Travis Richard nicknamed "Sticky" is an extremely skilled basketball player who has a great future in the profession, but until the age of 6 years old Sticky had lived with a troubled and drug addicted mother and no father. He and his mother were poor and had no money. His mother was a prostitute and had an abusive boyfriend for some time so Sticky experienced some shocking things most children under 6 do not experience. His mother ended up committing suicide and Sticky was forced to move to several foster homes and began to build up an awkward social attitude towards people. As Sticky gets older he gets interested in basketball and works to perfect his skill in it every day. His goal is to play for UCLA and go to the NBA to play for the Lakers. Sticky has also gone into life of crime. When he was robbing a store he met a female cashier named Ahn -thu and she becomes his girlfriend.
Throughout the book Sticky goes through many stressful events basketball, his girlfriend, and struggled to keep away from trouble it's all hard for him. Sticky decided that the only things that were important in his life at the moment is basketball and his girlfriend's birthday. Sticky tries to buy his girlfriend a necklace for her birthday but learns that he does not have the money, so he decides to rob a man for his money at night but surprisingly the man had a gun and shoots Sticky in the hand, Sticky is found and taken to a hospital in the hospital sticky thinks about life while his girlfriend sits by him. While his hand heals he thinks about the dumb decision that he made that could've cost him basketball and/or life.

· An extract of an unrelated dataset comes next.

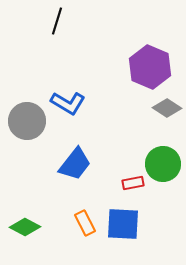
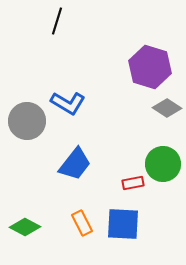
purple hexagon: rotated 6 degrees counterclockwise
orange rectangle: moved 3 px left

I enjoyed this book very much. It was an interesting and a very satisfying read. As I went deeper and deeper into the the book I truly didn't want to stop mostly because it was a book that at some points I can relate to. This is a true book for basketball players and people just trying to find a good book to read.
3 comments:
Patrick Pinkins
I think this book will be a good inspirational book about rags to riches
By far one of the best books I've ever read.